◆ DIRECTIONS FOR THIS TASK:
Go through the entries below line by line and tally those holding "מוצלחים"; write only the tally.

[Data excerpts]
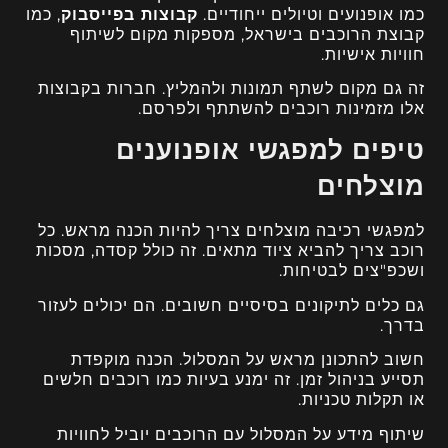
כמו אופנועים וטיולים ייחודיים.
קבוצות בפייסבוק
, כמו
קבוצת הרוכבים בישראל, מספקות מקום לשיתוף
חוויות אישיות.
זה גם מקום לשתף תמונות ולהמליץ. חברות בקבוצות
אלו מזמינות רוכבים להשתתף ולפרסם.
טיפים למפגשי אופנוענים
מוצלחים
למפגשי רכיבה מוצלחים צריך להיות הכנה מראש. כל
רוכב צריך להביא ציוד מתאים. זה כולל קסדה, מסכות
ושכפ"צים לבטיחות.
גם כלים לתיקונים בסיסיים חשובים. הם יכולים לעזור
בדרך.
חשוב להתכונן מראש על המסלול. הכנה מוקפדת
תסייע בניהול זמן. זה ימנע בעיות כמו רוכבים חלשים
או תקלות טכניות.
שיתוף מידע על המסלול עם הרוכבים יוביל לחוויות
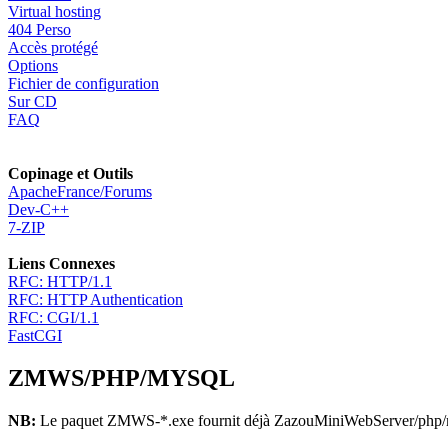
Virtual hosting
404 Perso
Accès protégé
Options
Fichier de configuration
Sur CD
FAQ
Copinage et Outils
ApacheFrance/Forums
Dev-C++
7-ZIP
Liens Connexes
RFC: HTTP/1.1
RFC: HTTP Authentication
RFC: CGI/1.1
FastCGI
ZMWS/PHP/MYSQL
NB:
Le paquet ZMWS-*.exe fournit déjà ZazouMiniWebServer/php/mys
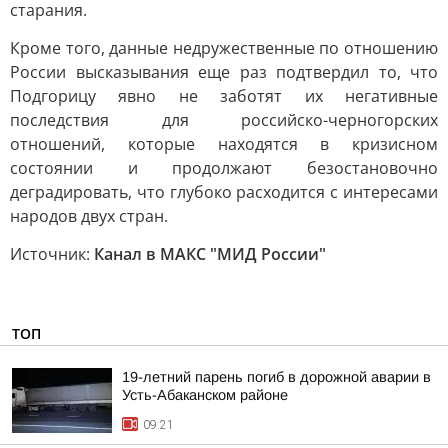
старания.
Кроме того, данные недружественные по отношению
России высказывания еще раз подтвердил то, что
Подгорицу явно не заботят их негативные
последствия для российско-черногорских
отношений, которые находятся в кризисном
состоянии и продолжают безостановочно
деградировать, что глубоко расходится с интересами
народов двух стран.
Источник:
Канал в МАКС "МИД России"
ТОП
19-летний парень погиб в дорожной аварии в
Усть-Абаканском районе
09:21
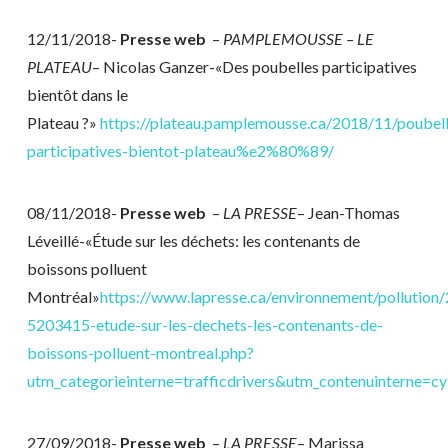
12/11/2018-
Presse web
–
PAMPLEMOUSSE – LE
PLATEAU
– Nicolas Ganzer-«Des poubelles participatives
bientôt dans le
Plateau ?»
https://plateau.pamplemousse.ca/2018/11/poubell
participatives-bientot-plateau%e2%80%89/
08/11/2018-
Presse web
–
LA PRESSE
– Jean-Thomas
Léveillé-«Étude sur les déchets: les contenants de
boissons polluent
Montréal»
https://www.lapresse.ca/environnement/pollutio
5203415-etude-sur-les-dechets-les-contenants-de-
boissons-polluent-montreal.php?
utm_categorieinterne=trafficdrivers&utm_contenuinterne=
27/09/2018-
Presse web
–
LA PRESSE
– Marissa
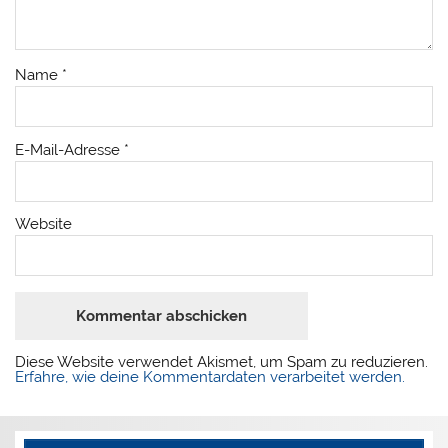
Name
*
E-Mail-Adresse
*
Website
Diese Website verwendet Akismet, um Spam zu reduzieren.
Erfahre, wie deine Kommentardaten verarbeitet werden.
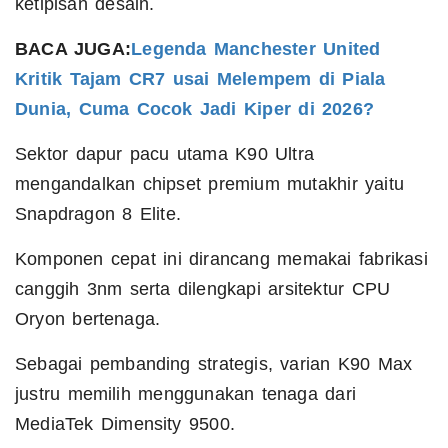
ketipisan desain.
BACA JUGA:
Legenda Manchester United
Kritik Tajam CR7 usai Melempem di Piala
Dunia, Cuma Cocok Jadi Kiper di 2026?
Sektor dapur pacu utama K90 Ultra
mengandalkan chipset premium mutakhir yaitu
Snapdragon 8 Elite.
Komponen cepat ini dirancang memakai fabrikasi
canggih 3nm serta dilengkapi arsitektur CPU
Oryon bertenaga.
Sebagai pembanding strategis, varian K90 Max
justru memilih menggunakan tenaga dari
MediaTek Dimensity 9500.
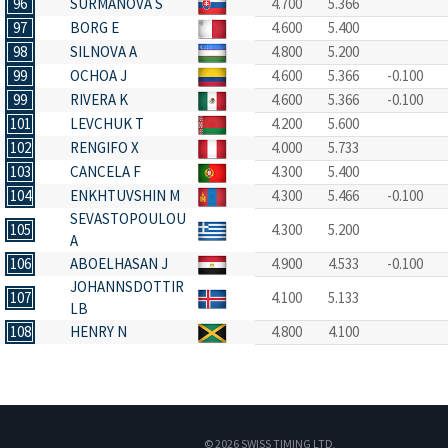
96
SURMANOVA S
4.700
5.366
97
BORG E
4.600
5.400
98
SILNOVA A
4.800
5.200
99
OCHOA J
4.600
5.366
-0.100
99
RIVERA K
4.600
5.366
-0.100
101
LEVCHUK T
4.200
5.600
102
RENGIFO X
4.000
5.733
103
CANCELA F
4.300
5.400
104
ENKHTUVSHIN M
4.300
5.466
-0.100
SEVASTOPOULOU
105
4.300
5.200
A
106
ABOELHASAN J
4.900
4.533
-0.100
JOHANNSDOTTIR
107
4.100
5.133
LB
108
HENRY N
4.800
4.100
© 2026 SWISS TIMING LTD,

◆ RESPONSE AREA:
2